The hybrid zeolite imidazole framework (HZ) powders were synthesized with a slight modification to a previously described method [43]. Typically, in order to develop cobalt nanoparticles and CNTs, the ratio of Co2+: Zn2+ was kept at 2:1. The appropriate amount of CNF solution was sonicated for 30 min in a 100 mL beaker of water. Next, cobalt acetate tetrahydrate (0.06 M) and zinc acetate dihydrate (0.03 M) were dissolved via magnetic stirring at room temperature. The aqueous solution of 2-MIM (0.7 M) was poured in the above mixture under vigorous stirring at 1000 rpm for 15 min. The mixture was kept for 24 h at room temperature. The cellulose nanofibers-hybrid zeolite imidazole framework (CNF–HZ) powder was collected by centrifuging at around 7000 rpm and washed with ethanol and water. Finally, the sample was dried at 60 °C under a vacuum furnace to get composites of the CNF (1, 3, and 5 wt.%) with HZ. The HZ powder was prepared as described above without the addition of the CNF.
Initially, nitrogen was passed over the samples for 30 min in a tube furnace at room temperature.
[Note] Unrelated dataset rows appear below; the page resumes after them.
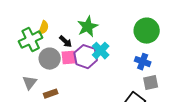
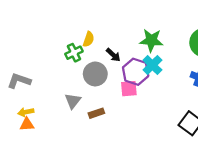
green star: (88, 27) -> (151, 40), moved, turned 30
green cross: (31, 40) -> (74, 53), size x0.7
pink square: (69, 58) -> (129, 89), moved

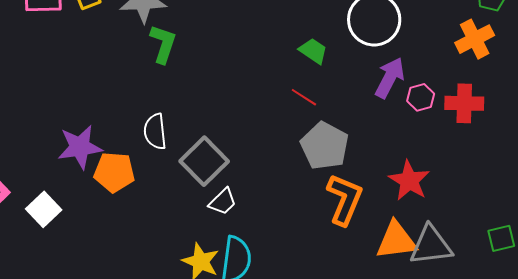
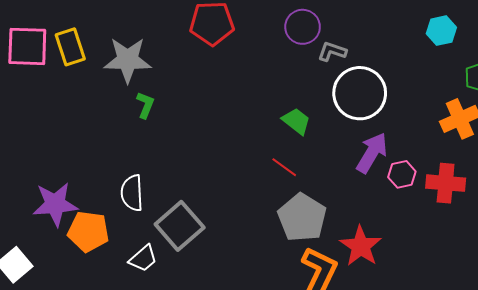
green L-shape: (163, 44) -> (145, 105), size x0.7
red star: (409, 181) -> (361, 246), moved
white trapezoid: (223, 202) -> (143, 258), moved

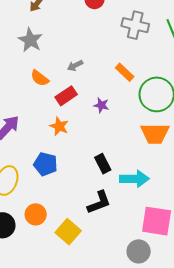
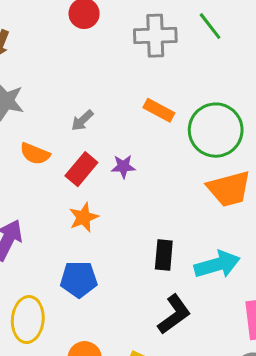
purple star: (101, 105) -> (123, 167), moved
orange star: (59, 126) -> (84, 217), turned -30
black rectangle: (103, 164) -> (164, 255), turned 48

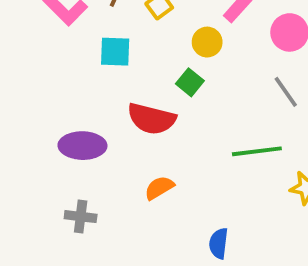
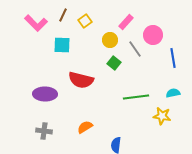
green square: (190, 82) -> (114, 63), moved
gray line: (286, 92) -> (135, 49), moved
orange semicircle: (159, 188) -> (85, 127), moved

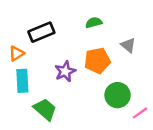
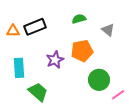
gray triangle: (128, 45) -> (108, 30), moved
orange triangle: (16, 54) -> (13, 31), moved, turned 32

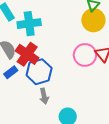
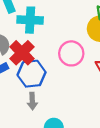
pink circle: (85, 55) -> (71, 53), moved

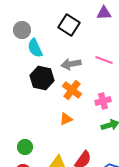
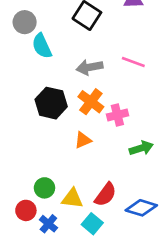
black hexagon: (42, 78) -> (51, 103), moved
pink cross: (103, 101) -> (117, 115), moved
green circle: (25, 147) -> (44, 188), moved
Then the samples were pyrolyzed at 800 °C for 5 h under a continuous nitrogen gas flow in the tube furnace to form hybrid zeolite imidazole framework nanoporous carbon (HZNPC) and CNF–HZNPC (1, 3, and 5 wt.%). A heating rate of 2 °C/min was applied for the carbonization process. The schematic for the preparation of the samples is shown in Figure 1. For comparison, a 3% CNF–HZNPC composite was prepared by physically mixing HZNPC and CNF. The photograph of powder sample is shown in Figure S1a.

2.3. Characterization

The synthesized HZ and the nanocomposites of CNF–HZ were characterized using different microscopic and spectroscopic techniques. XRD patterns were acquired on a diffractometer (Bruker D8 Advance, Billerica, Germany) with a Cu target (40 kV, 40 mA) from 10° to 80° at a scan rate of 3° min−1 with a step size of 0.02°. The surface morphologies of the samples were observed using SEM (JEM-3010, JEOL Ltd., Tokyo, Japan) 15 kV in a high vacuum. N2 adsorption–desorption measurement was carried out using a Micromeritics ASAP 2460 (Norcross, GA, USA) analyzer at −196 °C. X-ray photoelectron spectroscopy (XPS) analysis was conducted on a Veresprobe II (ULVAC-PHI, Kanagawa, Japan) equipped with a monochromatic Al-Kα X-ray source.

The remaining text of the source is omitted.